Fotos Letícia Moreira/Folhapress
Maminha marmorizada do North Vila Nova, que custa R$ 45, o bife de tira (da picanha), R$ 65

JOSIMAR MELO
CRÍTICO DA FOLHA

Eu sou o chato que há anos prega no deserto contra carnes caras e sem graça como filé-mignon e picanha, molezinhas, é verdade, mas com pouca fibra (em todos os sentidos), suculência e sabor.
Ironicamente, é por elas ganharem agora mais "valor" (na verdade, mais preço), com o encarecimento da carne bovina, que o consumidor repara em cortes menos "valorizados" -e muito melhores como gastronomia.
Com o preço do filé-mignon pulando 80% em 20 dias, começam certos efeitos salutares para o paladar.
Primeiro, a revalorização dos saborosos cortes da costela e da alcatra, entre outros -que, mesmo mais caros, custam menos que os famosos. Além dos cortes que se consideravam "de segunda", mais duros, do dianteiro, excelentes para panela e forno.
Outra consequência poderá ser a redescoberta dos miúdos e semelhantes (língua, fígado, rins), meio saboroso, nutritivo e barato de manter a paixão histórica da humanidade pela carne.
Para isso, porém, seria preciso que a causa perversa -a alta nos preços- não se reverta. O que é o mais provável, para o especialista Sylvio Lazzarini, do Varanda Grill.
"O consumo está aquecido, pela entrada de mercados como a China e o aumento do poder aquisitivo no Brasil. Além disso, a Argentina parou de exportar, e nosso rebanho está estabilizado."
Assim, a procura deve continuar maior do que a oferta, e os preços não devem baixar. Hora do consumidor migrar para cortes mais baratos e, na verdade, melhores. "Na minha casa não se come picanha há uns 15 anos; prefiro os cortes lombares e o vazio [fraldinha]", diz ele.
Em seu restaurante, a picanha também está em baixa. Os próprios maîtres advertem os clientes de que sem exportações argentinas, e com a produção brasileira estagnada, está difícil ter boa picanha. E, ainda assim, ela custa R$ 76 (320 g).
Em contrapartida, o "rib-eye" australiano ou o uruguaio, de gado angus, custa menos -R$ 71 (mais de 380 g). Sem falar na suculenta fraldinha, que sai a R$ 56.
O novo North Vila Nova serve uma peça de maminha incrivelmente marmorizada.

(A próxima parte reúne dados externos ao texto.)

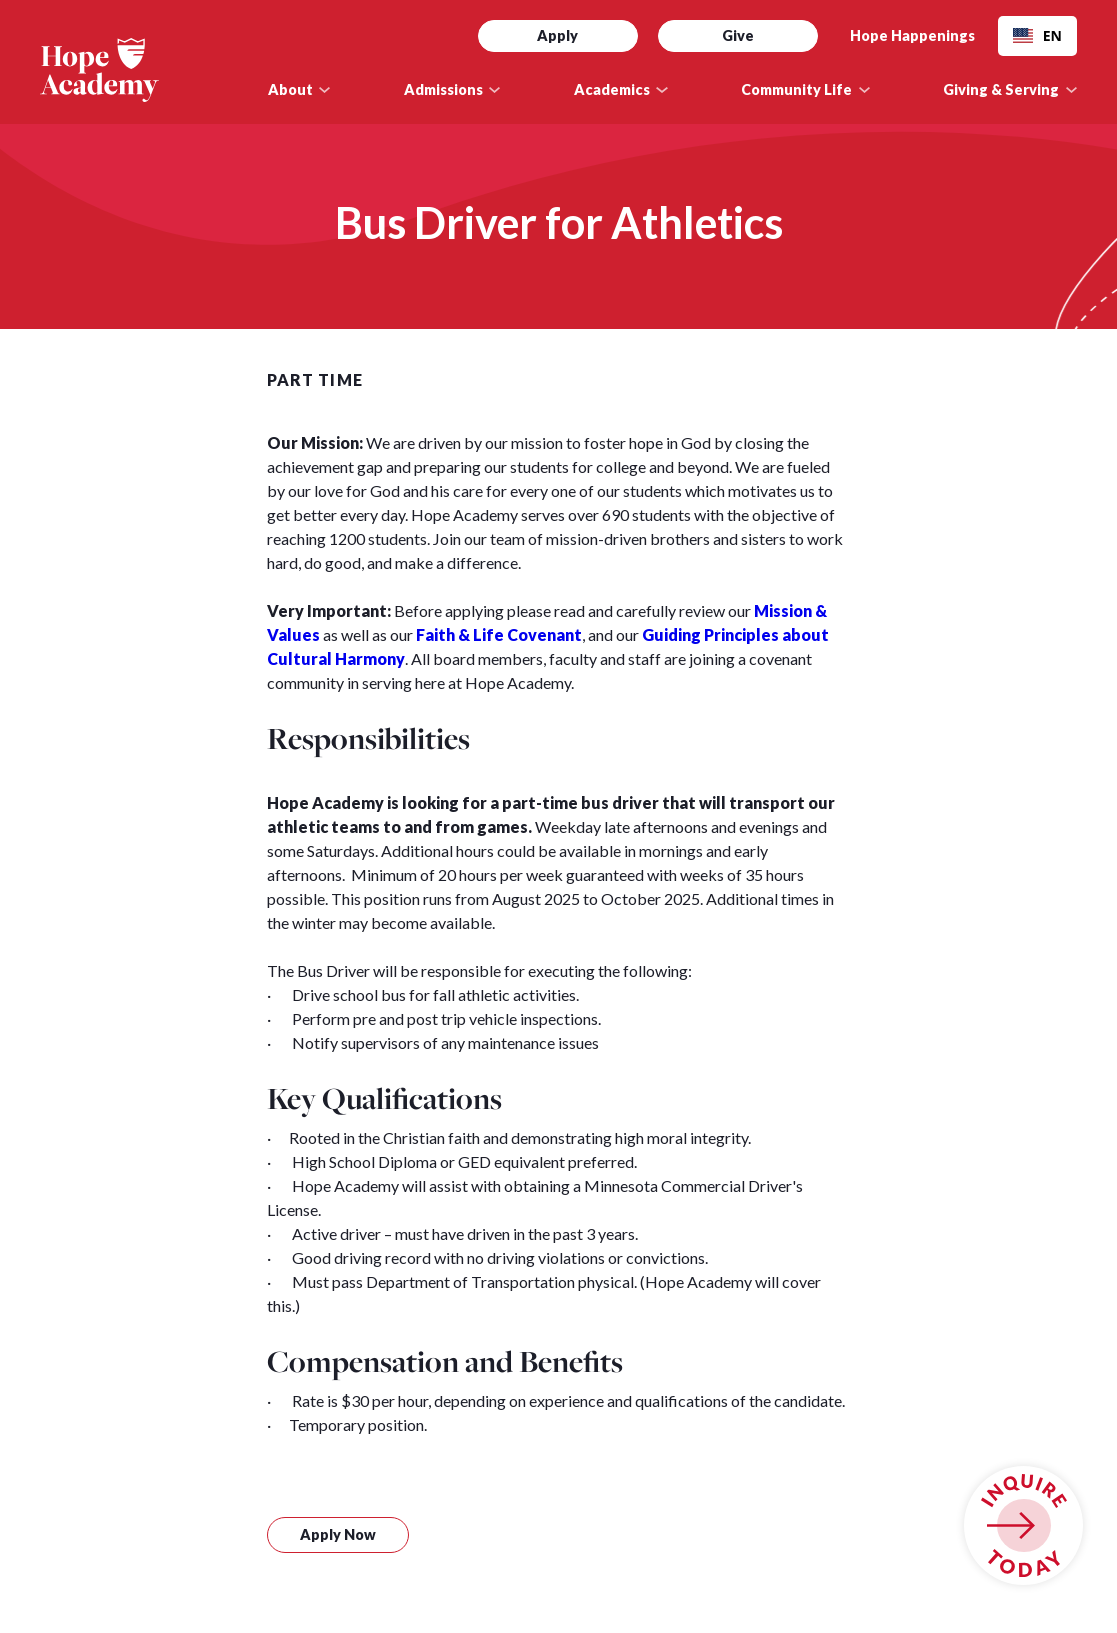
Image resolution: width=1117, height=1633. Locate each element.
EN (1037, 35)
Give (738, 35)
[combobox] (1037, 36)
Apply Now (338, 1534)
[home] (135, 69)
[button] (299, 90)
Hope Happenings (912, 35)
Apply (557, 35)
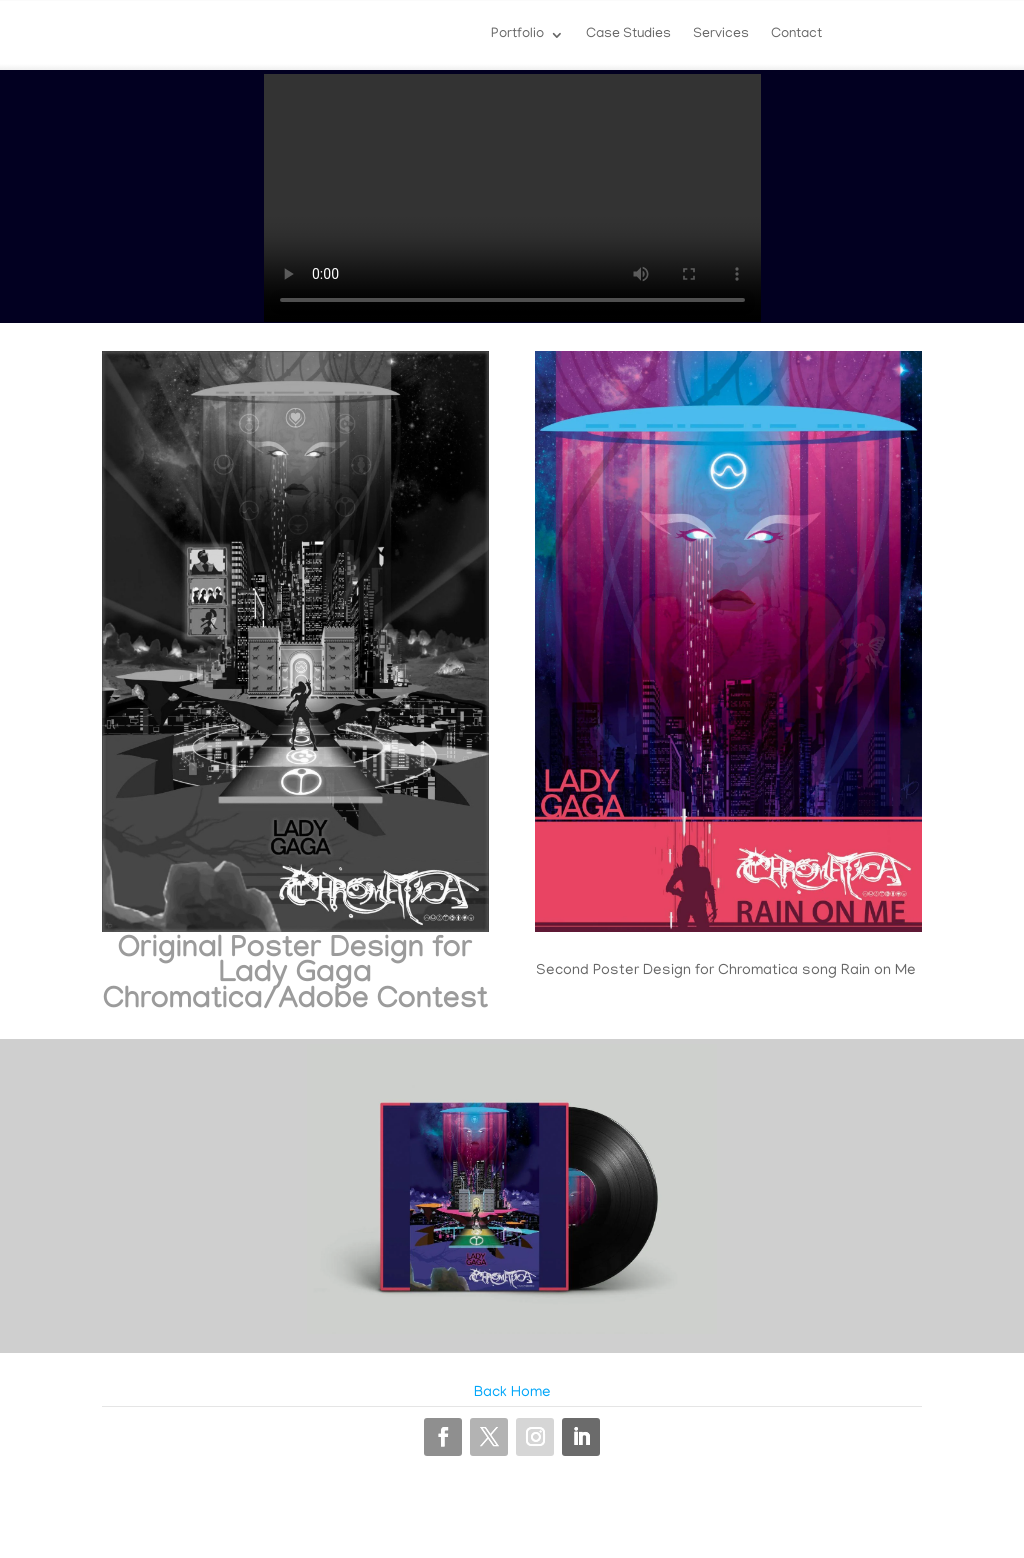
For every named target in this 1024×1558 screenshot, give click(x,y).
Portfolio (517, 35)
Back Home (512, 1393)
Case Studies (628, 35)
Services (721, 35)
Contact (796, 35)
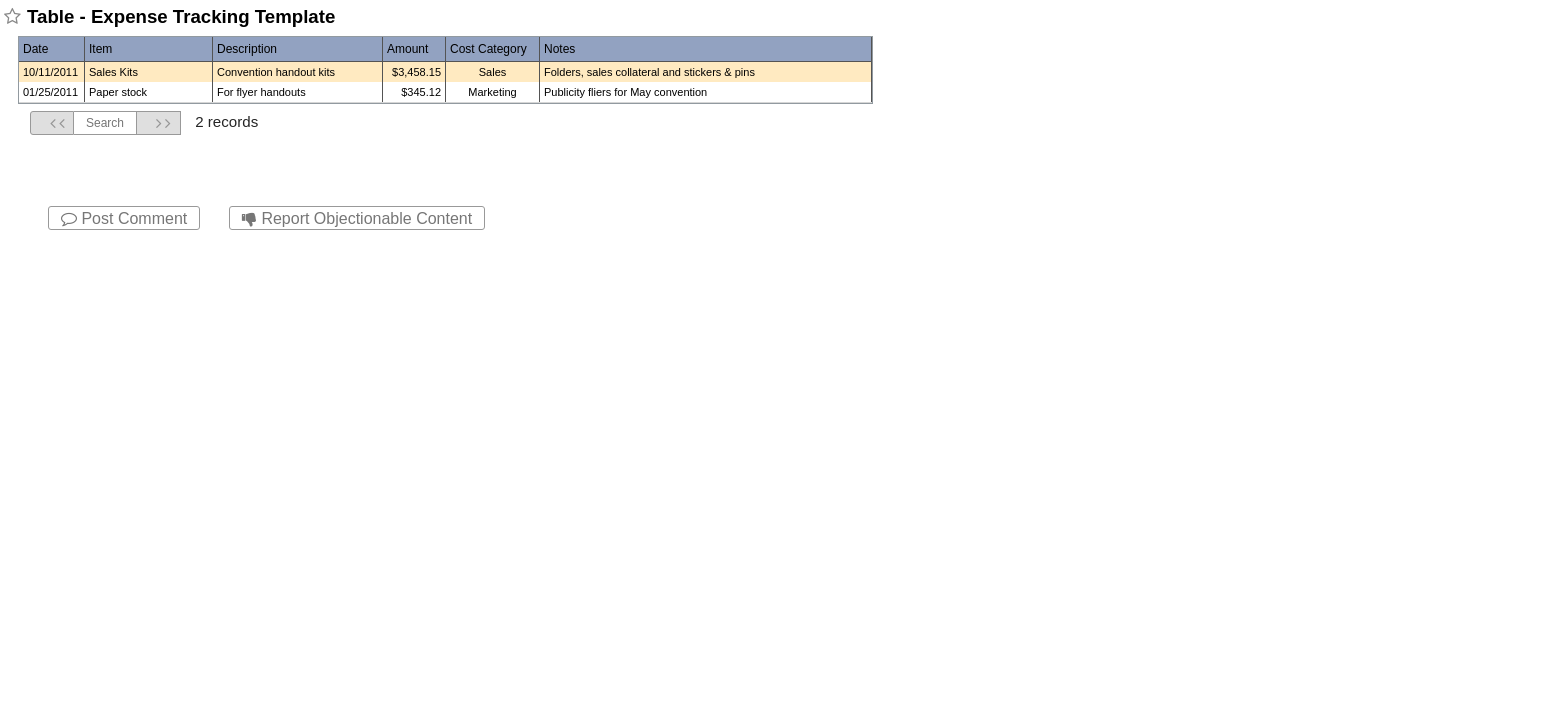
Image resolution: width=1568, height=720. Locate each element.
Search (105, 123)
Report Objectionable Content (357, 218)
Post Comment (124, 218)
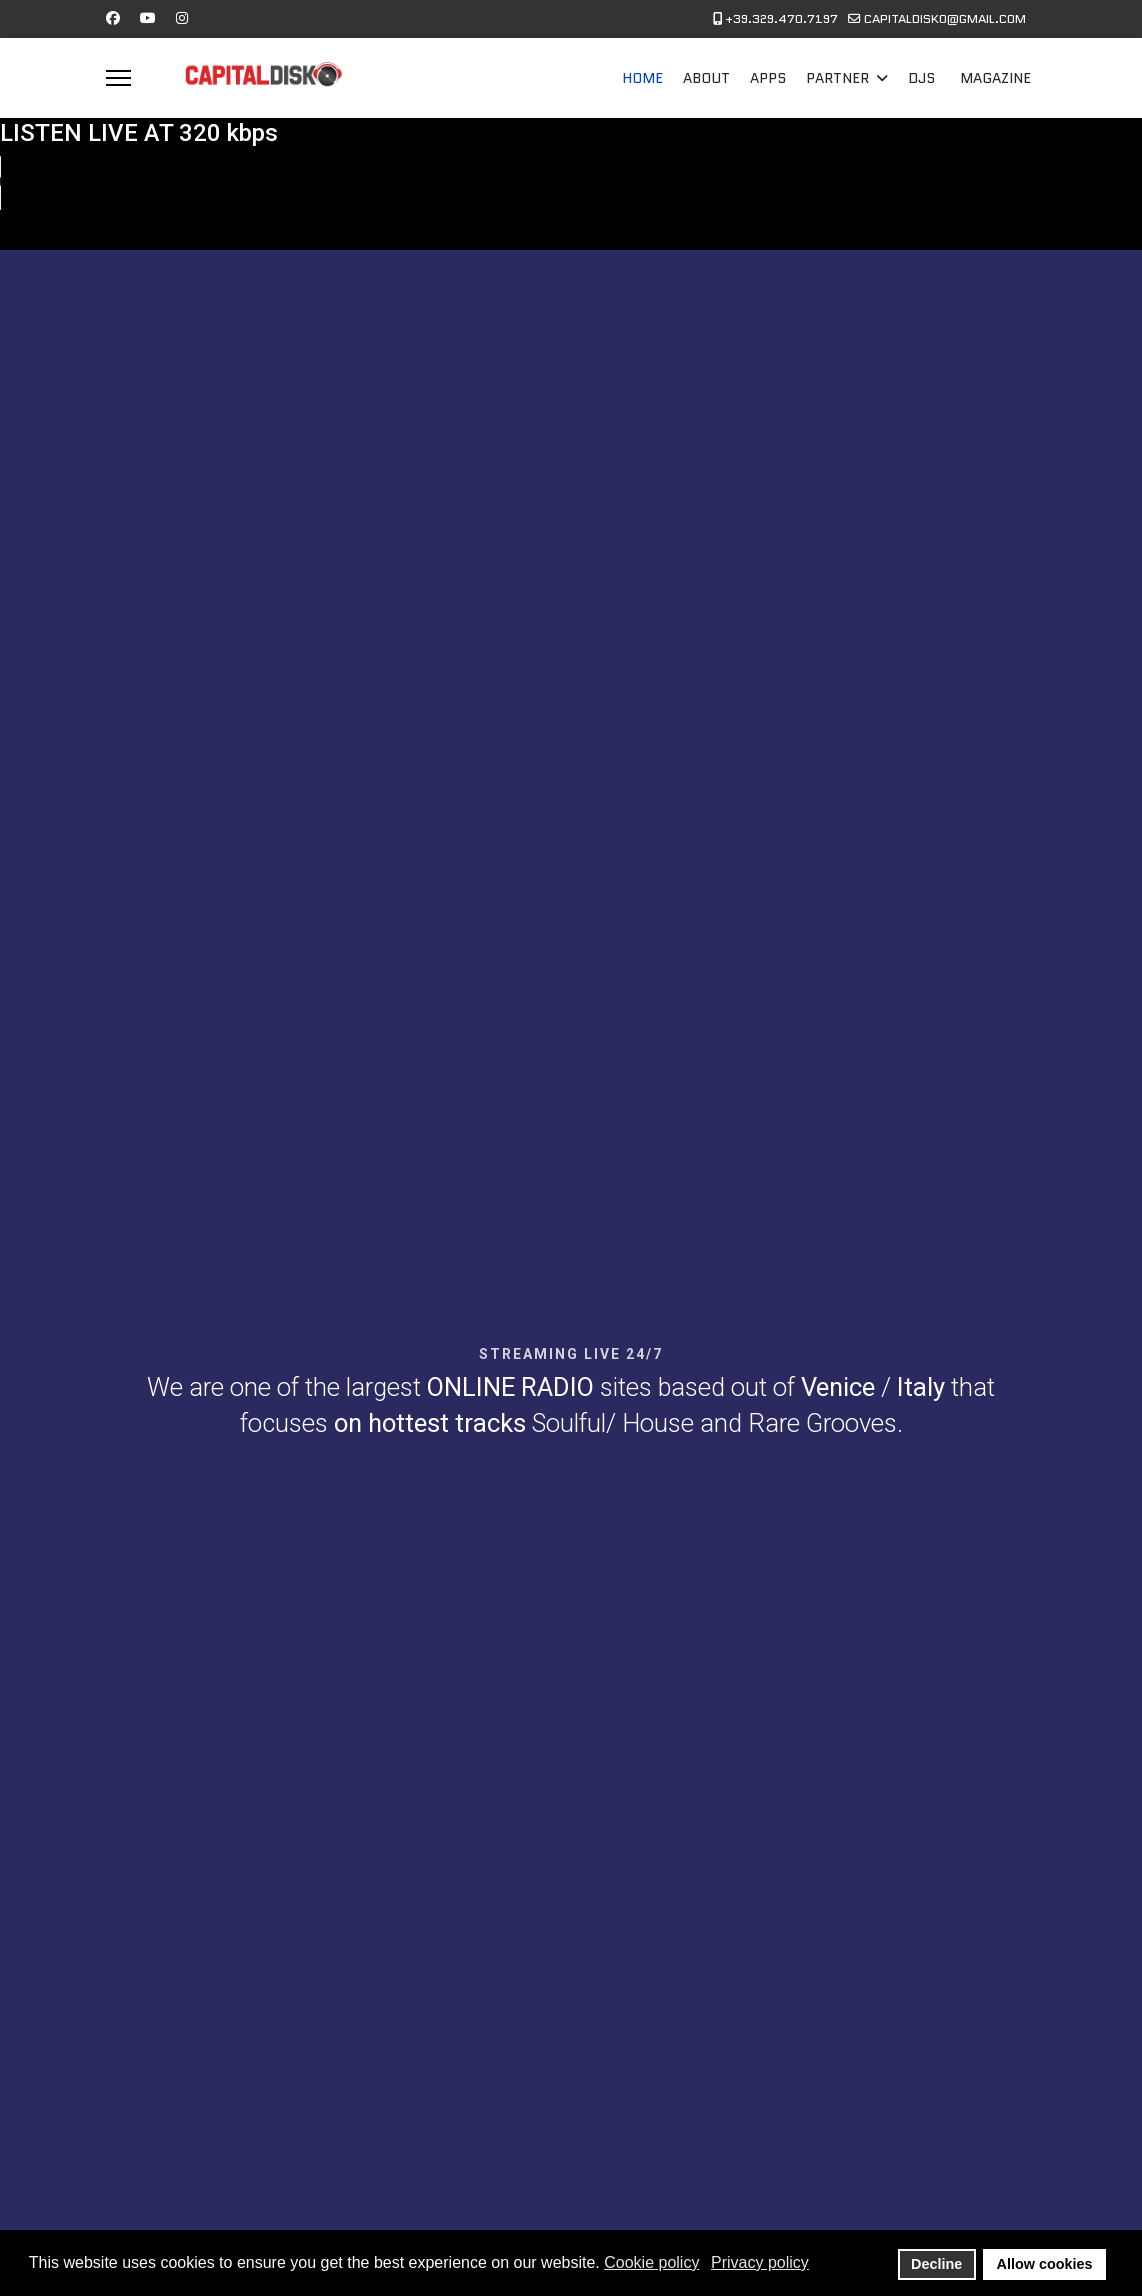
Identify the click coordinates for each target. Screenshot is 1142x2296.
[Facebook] (113, 18)
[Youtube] (148, 18)
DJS (921, 78)
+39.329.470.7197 (781, 19)
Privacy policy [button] (760, 2262)
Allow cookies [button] (1045, 2264)
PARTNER (837, 78)
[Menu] (118, 78)
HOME (642, 78)
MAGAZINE (995, 78)
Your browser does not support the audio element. (150, 183)
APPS (768, 78)
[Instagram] (182, 18)
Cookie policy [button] (651, 2262)
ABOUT (706, 78)
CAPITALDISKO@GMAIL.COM (945, 19)
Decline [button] (936, 2264)
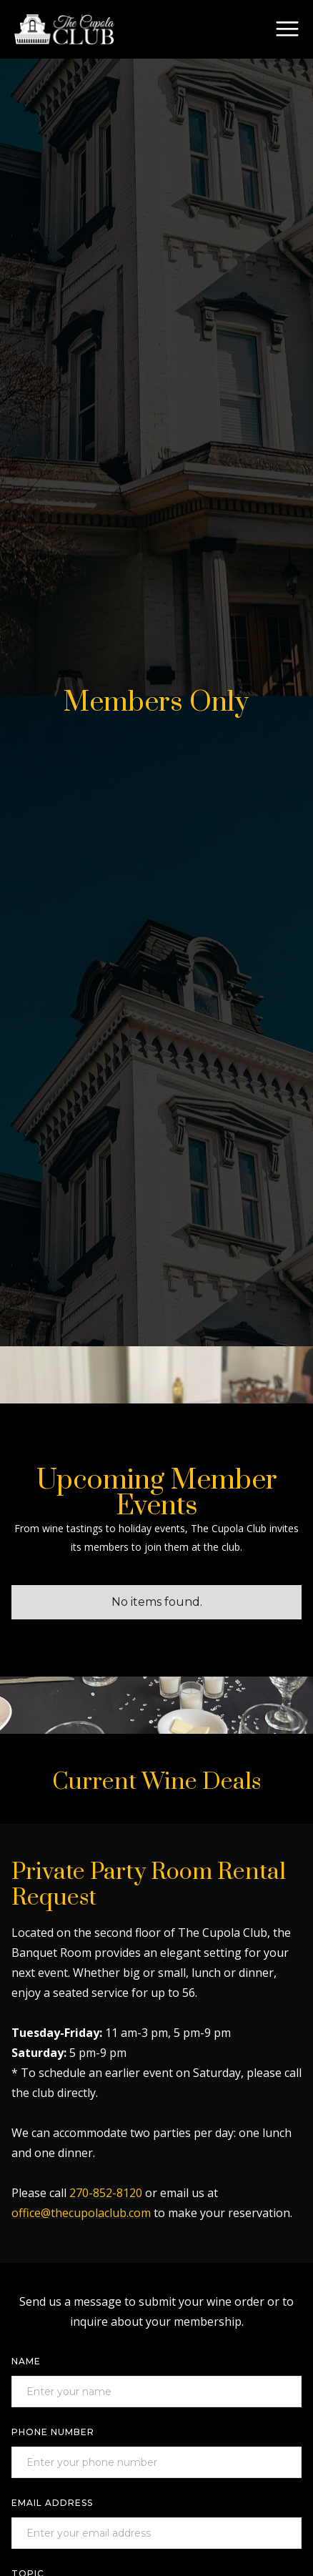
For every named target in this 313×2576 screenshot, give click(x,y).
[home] (64, 29)
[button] (287, 28)
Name (26, 2361)
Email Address (52, 2502)
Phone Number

Custa R$ 45. O filé-mignon, R$ 55; e o bife de tira (da picanha), R$ 65. Alguma dúvida sobre qual escolher?

CAEM MITOS
No Baby Beef Rubaiyat, a queda na oferta de carnes levou à criação de menus específicos com cortes de cada país -Brasil, Argentina, Uruguai, Austrália.
O proprietário Belarmino Iglesias Filho diz que não aplicou aumento diferenciado para a picanha, preferência do seu público, e o consumo do corte não foi afetado.
"Mas, quando se mexe no bolso, é que se derrubam alguns mitos", diz, "e pela primeira vez pode-se romper o mito de que há carnes de segunda, quando se fala dos cortes de dianteiro, que na verdade são excelentes".
No Templo da Carne de Marcos Bassi, a portentosa costela de boi, que leva ao delírio cinco pessoas, sai a R$ 33,60 por pessoa. O miolo de alcatra tem preço semelhante, e a fraldinha, menor ainda. Não está na hora de conhecer esses cortes?
O aumento também leva restaurateurs a fugir de carnes bovinas, usando a imaginação para manter preços palatáveis. Carlos Ribeiro, do Na Cozinha, embarcou nessa: para não subir o preço do almoço, serve tortas de frango, empadão goiano, massas frescas com legumes. Boi, só à la carte, e cada vez menos.